Of course, he may have been trying to keep the highly stigmatized diagnosis private—or he may have refused to accept it. He may also have feared that accepting a diagnosis would mean taking medication that might affect not just his lows, but his art and his highs. As Dr. John Grohol, the psychologist who founded PsychCentral, put it in an editorial  note in his piece on Williams, “We acknowledge Williams himself has never stated to our knowledge that he was formally diagnosed with bipolar disorder or depression. Yet given his behaviors and symptoms, it seems far more likely that he suffered bipolar disorder—of which depression is a significant component.”

Now, of course, we’ll probably never know what—if anything—Williams had. But if there are any lessons to be learned from this wretched tragedy, two seem clear to me.
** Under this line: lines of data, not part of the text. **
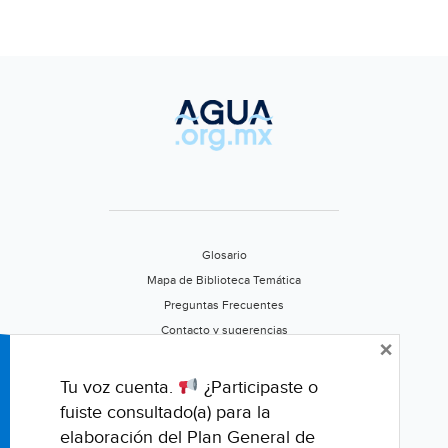
reserva
(La
jornada)
Glosario
Mapa de Biblioteca Temática
Preguntas Frecuentes
Contacto y sugerencias
×
Aviso de privacidad
Califica este portal
Tu voz cuenta.
¿Participaste o
fuiste consultado(a) para la
elaboración del Plan General de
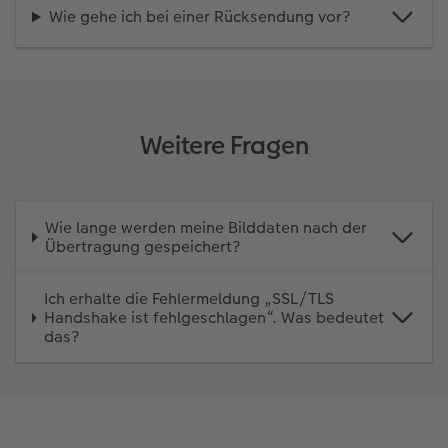
Wie gehe ich bei einer Rücksendung vor?
Weitere Fragen
Wie lange werden meine Bilddaten nach der
Übertragung gespeichert?
Ich erhalte die Fehlermeldung „SSL/TLS
Handshake ist fehlgeschlagen“. Was bedeutet
das?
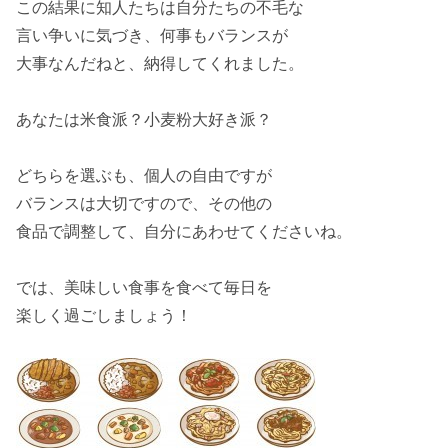
この結果に知人たちは自分たちの
不毛
な
言い争いに気づき、何事も
バランス
が
大事
なんだねと、納得してくれました。
あなたは
米食派
？
小麦粉大好き派
？
どちらを選ぶも、個人の
自由
ですが
バランス
は大切ですので、その他の
食品で調整して、自分に
あわせて
くださいね。
では、
美味しい食事
を食べて毎日を
楽しく
過ごしましょう！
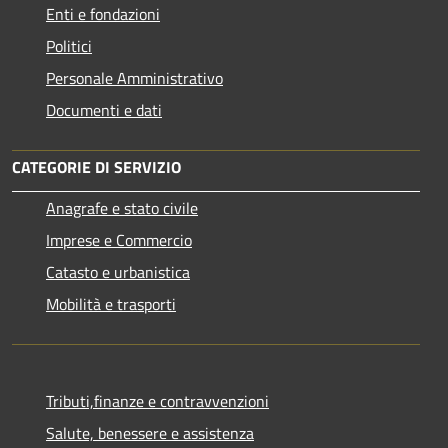
Enti e fondazioni
Politici
Personale Amministrativo
Documenti e dati
CATEGORIE DI SERVIZIO
Anagrafe e stato civile
Imprese e Commercio
Catasto e urbanistica
Mobilità e trasporti
Tributi,finanze e contravvenzioni
Salute, benessere e assistenza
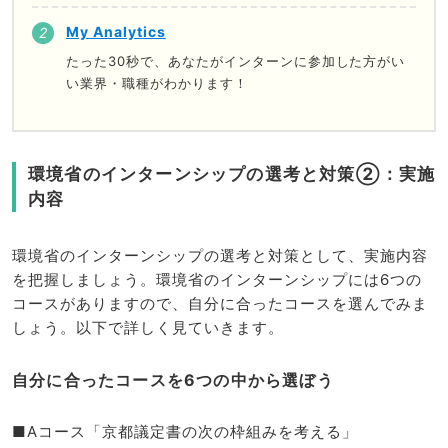
My Analytics
たった30秒で、あなたがインターンに参加した方がい
い業界・職種がわかります！
環境省のインターンシップの選考と対策②：実施
内容
環境省のインターンシップの選考と対策として、実施内容
を把握しましょう。環境省のインターンシップには6つの
コースがありますので、自分に合ったコースを選んでみま
しょう。以下で詳しく見ていきます。
自分に合ったコースを6つの中から選ぼう
■Aコース「京都議定書の次の枠組みを考える」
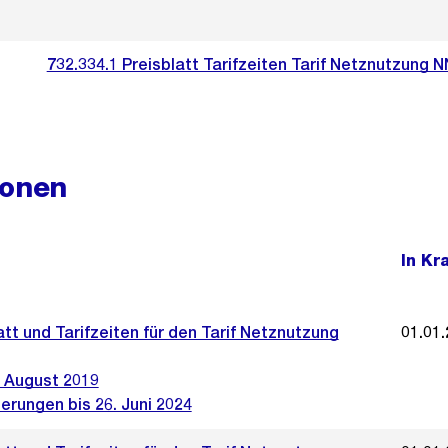
732.334.1 Preisblatt Tarifzeiten Tarif Netznutzung 
ionen
In Kr
att und Tarifzeiten für den Tarif Netznutzung
01.01
 August 2019
erungen bis 26. Juni 2024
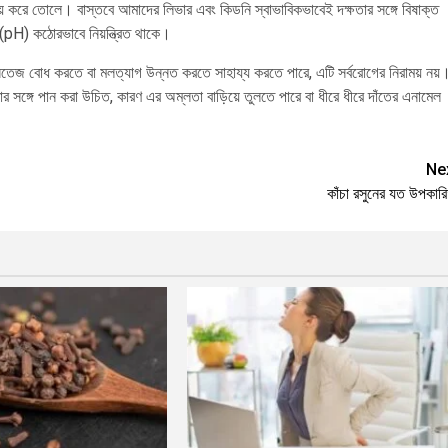
ীয় করে তোলে। বাস্তবে আমাদের লিভার এবং কিডনি স্বাভাবিকভাবেই দক্ষতার সঙ্গে বিষাক্ত
(pH) কঠোরভাবে নিয়ন্ত্রিত থাকে।
ে সতেজ বোধ করতে বা মলত্যাগ উন্নত করতে সাহায্য করতে পারে, এটি সর্বরোগের নিরাময় নয়
তার সঙ্গে পান করা উচিত, কারণ এর অম্লতা বাড়িয়ে তুলতে পারে বা ধীরে ধীরে দাঁতের এনামেল
Ne
কাঁচা রসুনের যত উপকারি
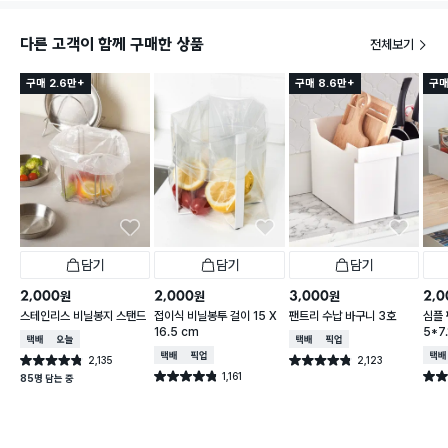
다른 고객이 함께 구매한 상품
전체보기
구매 2.6만+
구매 8.6만+
구매
담기
담기
담기
2,000
2,000
3,000
2,0
원
원
원
스테인리스 비닐봉지 스탠드
접이식 비닐봉투 걸이 15 X
팬트리 수납 바구니 3호
심플
16.5 cm
5*7.
택배배송
오늘배송
택배배송
매장픽업
택배배송
매장픽업
택배
2,135
2,123
별점 4.8점
별점 4.8점
건 작성
건 작성
1,161
별점 4.8점
별점 
85명 담는 중
건 작성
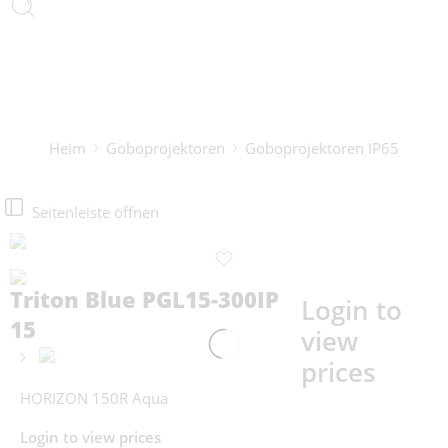
Heim
Goboprojektoren
Goboprojektoren IP65
Seitenleiste öffnen
Triton Blue PGL15-300IP
Login to
15
view
prices
HORIZON 150R Aqua
Login to view prices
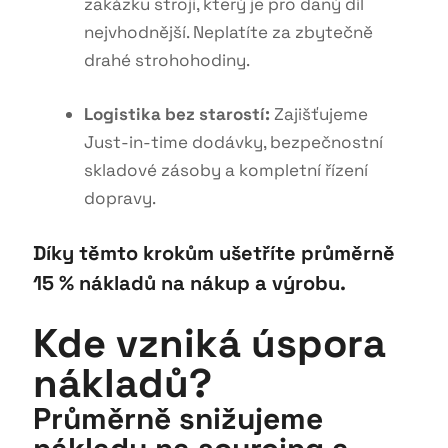
zakázku stroji, který je pro daný díl
nejvhodnější.
Neplatíte za zbytečně
drahé strohohodiny
.
Logistika bez starostí:
Zajišťujeme
Just-in-time dodávky, bezpečnostní
skladové zásoby a kompletní řízení
dopravy
.
Díky těmto krokům ušetříte průměrně
15 % nákladů na nákup a výrobu.
Kde vzniká úspora
nákladů?
Průměrně snižujeme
First, stigmatizing mental illness is dangerous—and can be deadly. If someone as accomplished and acclaimed as Williams cannot publicly acknowledge “clinical” depression or bipolar disorder, we have a long way to go in making the world safe for people who suffer from these illnesses. When even today’s headlines about addiction and mental illness refer to struggles with “demons,” you know that stigma remains strong.

Whatever else is true, Williams’ gifts were clearly on the manic spectrum. Even if he never crossed the line into “clinical” problems, it’s worth acknowledging this. Understanding that conditions like bipolar, depression, schizophrenia and autism are not out of the realm of human experience—and can produce talent and creativity, not just disability—is critical to reducing stigma. If we know that these conditions—including addiction—are exaggerations of “normal,” not alien “craziness,” we will be a lot better at accepting those who are affected.

And when we see the gifts that can accompany these conditions, we tend to be less prejudiced and more understanding. Research  clearly links mental illnessautism and addiction with creativity across the arts and sciences. Of course, disabled people shouldn’t have to prove they are also gifted to be accepted. But it remains true that public acceptance of disabled people often follows when those whose gifts we have loved or benefitted from—Paralympians, for example—are open about their struggles. It’s sad that the typically kind, empathetic and open Williams may have felt unable to either accept his own mental illnesses, or to disclose them.